[Saved entries]

====

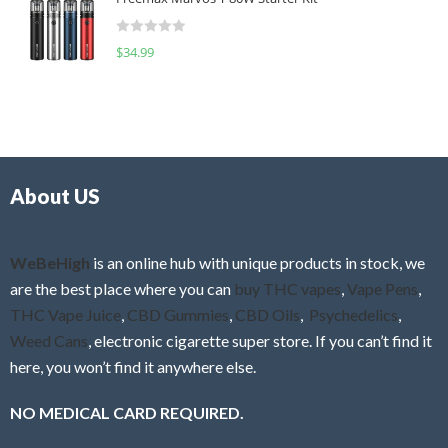
e
t
d
o
R
$
34.99
0
f
a
o
5
t
u
e
t
d
o
0
f
o
5
About US
u
t
o
f
WeBeHigh
is an online hub with unique products in stock, we
5
are the best place where you can
buy THC vapes
,
Vape Pens
,
THC Vape Juice
,
CBD Gummies
,
CBD Oils
,
Psychedelics
,
Weed Cans
, electronic cigarette super store. If you can’t find it
here, you won’t find it anywhere else.
NO MEDICAL CARD REQUIRED.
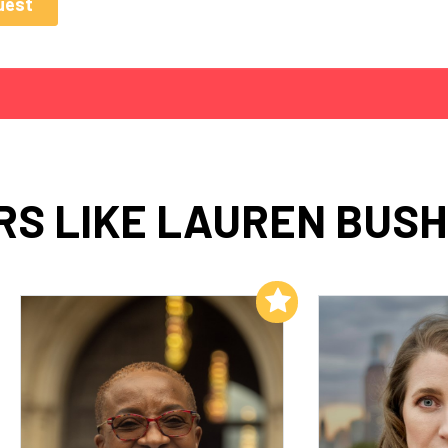
S LIKE LAUREN BUS
Add to My List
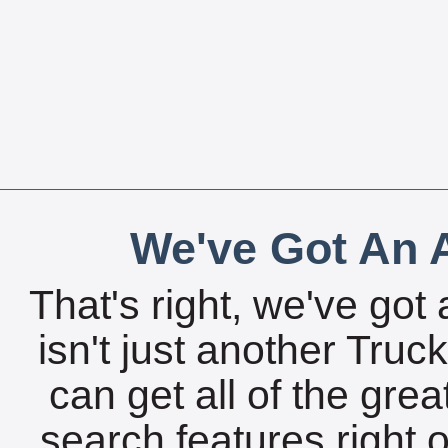
We've Got An A
That's right, we've got 
isn't just another Tru
can get all of the gre
search features right 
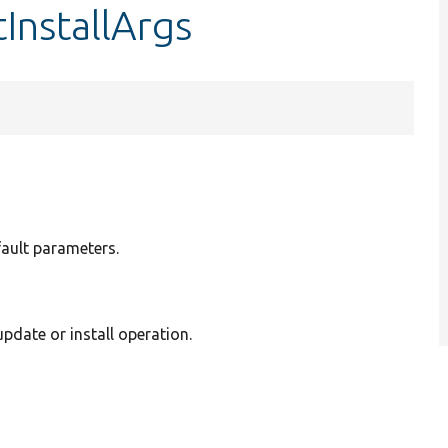
InstallArgs
fault parameters.
pdate or install operation.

====

Output each line above exactly as it stands, omitting the pictures.

e
t
d
o
R
$
34.99
0
f
a
o
5
t
u
e
t
d
o
0
f
o
5
About US
u
t
o
f
WeBeHigh
is an online hub with unique products in stock, we
5
are the best place where you can
buy THC vapes
,
Vape Pens
,
THC Vape Juice
,
CBD Gummies
,
CBD Oils
,
Psychedelics
,
Weed Cans
, electronic cigarette super store. If you can’t find it
here, you won’t find it anywhere else.
NO MEDICAL CARD REQUIRED.
S LIKE LAUREN BUS
Add to My List
We've Got An A
That's right, we've got 
isn't just another Tru
can get all of the gre
search features right 
InstallArgs
fault parameters.
pdate or install operation.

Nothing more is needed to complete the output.